- What the task requires -
Pull every "tail" line out of the data below.

[Document layout detection data]
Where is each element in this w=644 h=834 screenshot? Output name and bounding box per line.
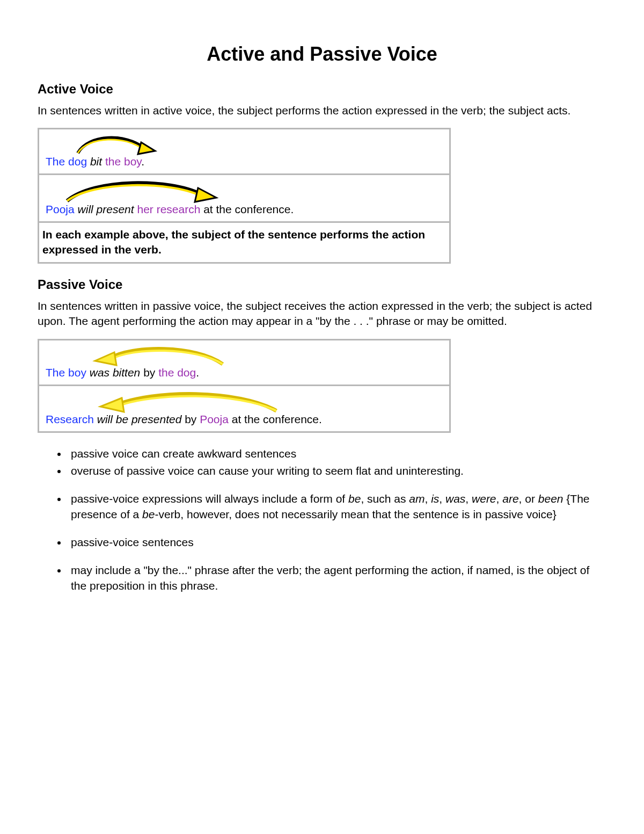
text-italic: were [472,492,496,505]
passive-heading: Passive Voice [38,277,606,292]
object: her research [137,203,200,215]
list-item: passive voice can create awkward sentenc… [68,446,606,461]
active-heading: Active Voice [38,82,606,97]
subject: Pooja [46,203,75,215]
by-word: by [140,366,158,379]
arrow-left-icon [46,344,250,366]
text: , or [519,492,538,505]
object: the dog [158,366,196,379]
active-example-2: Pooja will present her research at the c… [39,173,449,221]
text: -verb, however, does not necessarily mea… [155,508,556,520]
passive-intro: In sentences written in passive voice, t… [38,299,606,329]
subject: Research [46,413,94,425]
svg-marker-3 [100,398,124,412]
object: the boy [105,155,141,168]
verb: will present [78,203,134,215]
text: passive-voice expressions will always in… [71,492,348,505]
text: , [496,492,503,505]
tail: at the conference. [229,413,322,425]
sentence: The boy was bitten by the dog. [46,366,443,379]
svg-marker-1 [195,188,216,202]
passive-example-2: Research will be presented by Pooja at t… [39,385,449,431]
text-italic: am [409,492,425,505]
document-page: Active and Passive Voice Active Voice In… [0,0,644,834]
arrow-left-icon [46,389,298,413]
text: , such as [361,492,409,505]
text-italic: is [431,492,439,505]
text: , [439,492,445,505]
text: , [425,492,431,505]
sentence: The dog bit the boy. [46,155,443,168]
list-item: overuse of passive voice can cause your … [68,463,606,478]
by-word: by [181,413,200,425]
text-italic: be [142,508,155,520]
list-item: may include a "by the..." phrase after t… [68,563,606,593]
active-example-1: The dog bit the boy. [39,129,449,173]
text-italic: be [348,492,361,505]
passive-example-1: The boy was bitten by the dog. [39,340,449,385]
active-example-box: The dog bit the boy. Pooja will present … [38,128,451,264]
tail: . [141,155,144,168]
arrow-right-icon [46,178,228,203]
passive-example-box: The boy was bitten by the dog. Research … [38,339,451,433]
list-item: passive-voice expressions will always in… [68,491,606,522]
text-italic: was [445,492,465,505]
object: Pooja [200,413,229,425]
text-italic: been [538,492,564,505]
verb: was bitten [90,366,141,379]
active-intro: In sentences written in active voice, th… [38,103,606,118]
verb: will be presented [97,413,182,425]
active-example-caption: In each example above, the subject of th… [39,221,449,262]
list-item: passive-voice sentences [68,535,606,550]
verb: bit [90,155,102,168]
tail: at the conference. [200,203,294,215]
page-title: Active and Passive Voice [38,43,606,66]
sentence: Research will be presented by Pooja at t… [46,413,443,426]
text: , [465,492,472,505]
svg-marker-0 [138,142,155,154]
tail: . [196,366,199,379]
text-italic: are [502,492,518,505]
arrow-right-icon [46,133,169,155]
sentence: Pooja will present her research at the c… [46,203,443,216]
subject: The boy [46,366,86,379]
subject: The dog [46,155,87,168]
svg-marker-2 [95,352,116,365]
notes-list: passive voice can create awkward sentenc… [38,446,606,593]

- Answer for this exercise -
tail: at the conference. [229,413,322,425]
tail: . [141,155,144,168]
tail: at the conference. [200,203,294,215]
tail: . [196,366,199,379]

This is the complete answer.